### [What this task involves]
Output a faithful copy of the entries, every picture removed.

Dataset entries:

——

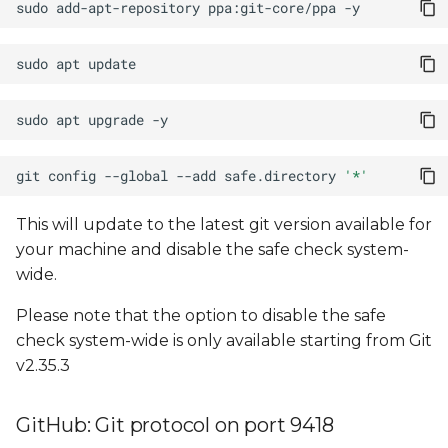
sudo
add-apt-repository
ppa:git-core/ppa
sudo
apt
sudo
apt
upgrade
git
config
--global
--add
safe.directory
'*'
This will update to the latest git version available for
your machine and disable the safe check system-
wide.
Please note that the option to disable the safe
check system-wide is only available starting from Git
v2.35.3
GitHub: Git protocol on port 9418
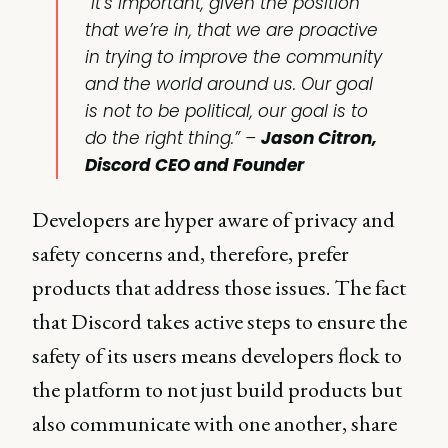
“It’s important, given the position
that we’re in, that we are proactive
in trying to improve the community
and the world around us. Our goal
is not to be political, our goal is to
do the right thing.” –
Jason Citron,
Discord CEO and Founder
Developers are hyper aware of privacy and
safety concerns and, therefore, prefer
products that address those issues. The fact
that Discord takes active steps to ensure the
safety of its users means developers flock to
the platform to not just build products but
also communicate with one another, share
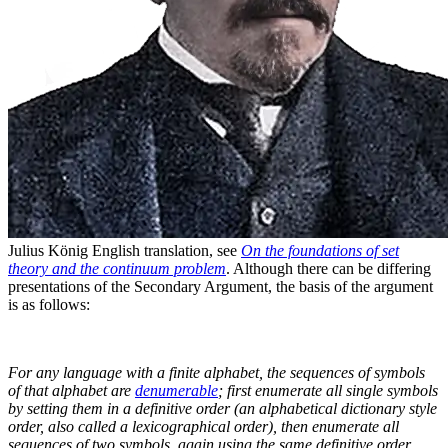
Julius König⁠
English translation, see
On the foundations of set
theory and the continuum problem
. Although there can be differing
presentations of the Secondary Argument, the basis of the argument
is as follows:
For any language with a finite alphabet, the sequences of symbols
of that alphabet are
denumerable
; first enumerate all single symbols
by setting them in a definitive order (an alphabetical dictionary style
order, also called a lexicographical order), then enumerate all
sequences of two symbols, again using the same definitive order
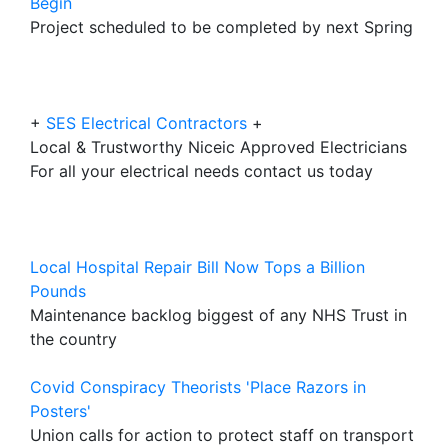
Begin
Project scheduled to be completed by next Spring
+
SES Electrical Contractors
+
Local & Trustworthy Niceic Approved Electricians
For all your electrical needs contact us today
Local Hospital Repair Bill Now Tops a Billion
Pounds
Maintenance backlog biggest of any NHS Trust in
the country
Covid Conspiracy Theorists 'Place Razors in
Posters'
Union calls for action to protect staff on transport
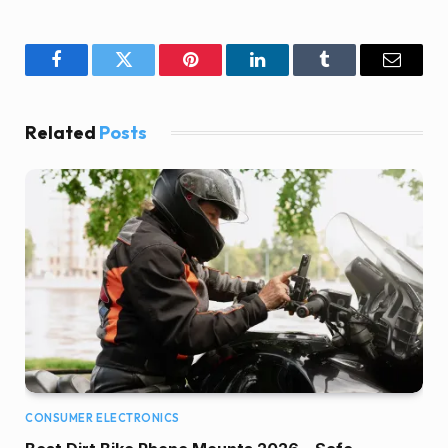
Facebook
Twitter
Pinterest
LinkedIn
Tumblr
Email
Related
Posts
CONSUMER ELECTRONICS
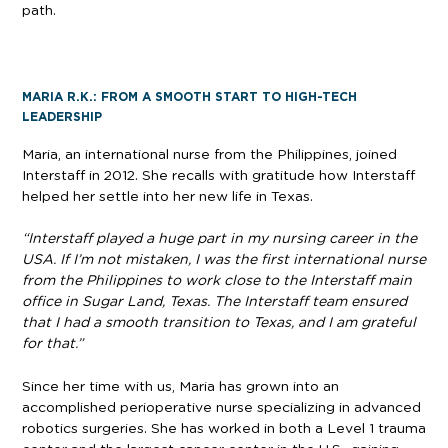
path.
MARIA R.K.: FROM A SMOOTH START TO HIGH-TECH
LEADERSHIP
Maria, an international nurse from the Philippines, joined
Interstaff in 2012. She recalls with gratitude how Interstaff
helped her settle into her new life in Texas.
“Interstaff played a huge part in my nursing career in the
USA. If I’m not mistaken, I was the first international nurse
from the Philippines to work close to the Interstaff main
office in Sugar Land, Texas. The Interstaff team ensured
that I had a smooth transition to Texas, and I am grateful
for that.”
Since her time with us, Maria has grown into an
accomplished perioperative nurse specializing in advanced
robotics surgeries. She has worked in both a Level 1 trauma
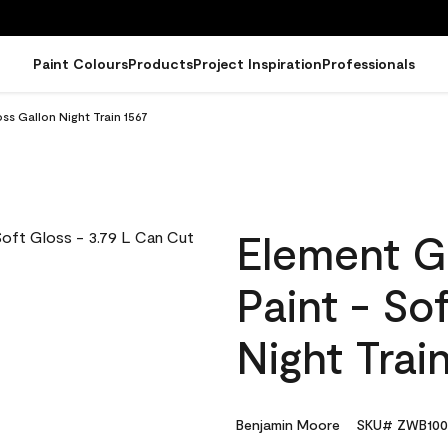
Paint Colours
Products
Project Inspiration
Professionals
ss Gallon Night Train 1567
Element G
Paint - So
Night Trai
Benjamin Moore
SKU# ZWB100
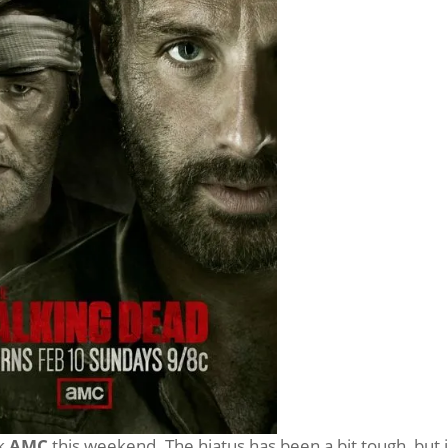
ck
AMC
this weekend. The hiatus has been a bit tough, but i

——

### [Response below]
sudo
add-apt-repository
ppa:git-core/ppa
sudo
apt
sudo
apt
upgrade
git
config
--global
--add
safe.directory
'*'
This will update to the latest git version available for
your machine and disable the safe check system-
wide.
Please note that the option to disable the safe
check system-wide is only available starting from Git
v2.35.3
GitHub: Git protocol on port 9418
“It’s important, given the position
that we’re in, that we are proactive
in trying to improve the community
and the world around us. Our goal
is not to be political, our goal is to
do the right thing.” –
Jason Citron,
Discord CEO and Founder
Developers are hyper aware of privacy and
safety concerns and, therefore, prefer
products that address those issues. The fact
that Discord takes active steps to ensure the
safety of its users means developers flock to
the platform to not just build products but
also communicate with one another, share
Julius König⁠
English translation, see
On the foundations of set
theory and the continuum problem
. Although there can be differing
presentations of the Secondary Argument, the basis of the argument
is as follows:
For any language with a finite alphabet, the sequences of symbols
of that alphabet are
denumerable
; first enumerate all single symbols
by setting them in a definitive order (an alphabetical dictionary style
order, also called a lexicographical order), then enumerate all
sequences of two symbols, again using the same definitive order
Begin
Project scheduled to be completed by next Spring
+
SES Electrical Contractors
+
Local & Trustworthy Niceic Approved Electricians
For all your electrical needs contact us today
Local Hospital Repair Bill Now Tops a Billion
Pounds
Maintenance backlog biggest of any NHS Trust in
the country
Covid Conspiracy Theorists 'Place Razors in
Posters'
Union calls for action to protect staff on transport
Facebook
Twitter
Pinterest
LinkedIn
Tumblr
Email
Related
Posts
CONSUMER ELECTRONICS
path.
MARIA R.K.: FROM A SMOOTH START TO HIGH-TECH
LEADERSHIP
Maria, an international nurse from the Philippines, joined
Interstaff in 2012. She recalls with gratitude how Interstaff
helped her settle into her new life in Texas.
“Interstaff played a huge part in my nursing career in the
USA. If I’m not mistaken, I was the first international nurse
from the Philippines to work close to the Interstaff main
office in Sugar Land, Texas. The Interstaff team ensured
that I had a smooth transition to Texas, and I am grateful
for that.”
Since her time with us, Maria has grown into an
accomplished perioperative nurse specializing in advanced
robotics surgeries. She has worked in both a Level 1 trauma
Paint Colours
Products
Project Inspiration
Professionals
ss Gallon Night Train 1567
Element G
Paint - So
Night Trai
Benjamin Moore
SKU# ZWB100
ck
AMC
this weekend. The hiatus has been a bit tough, but i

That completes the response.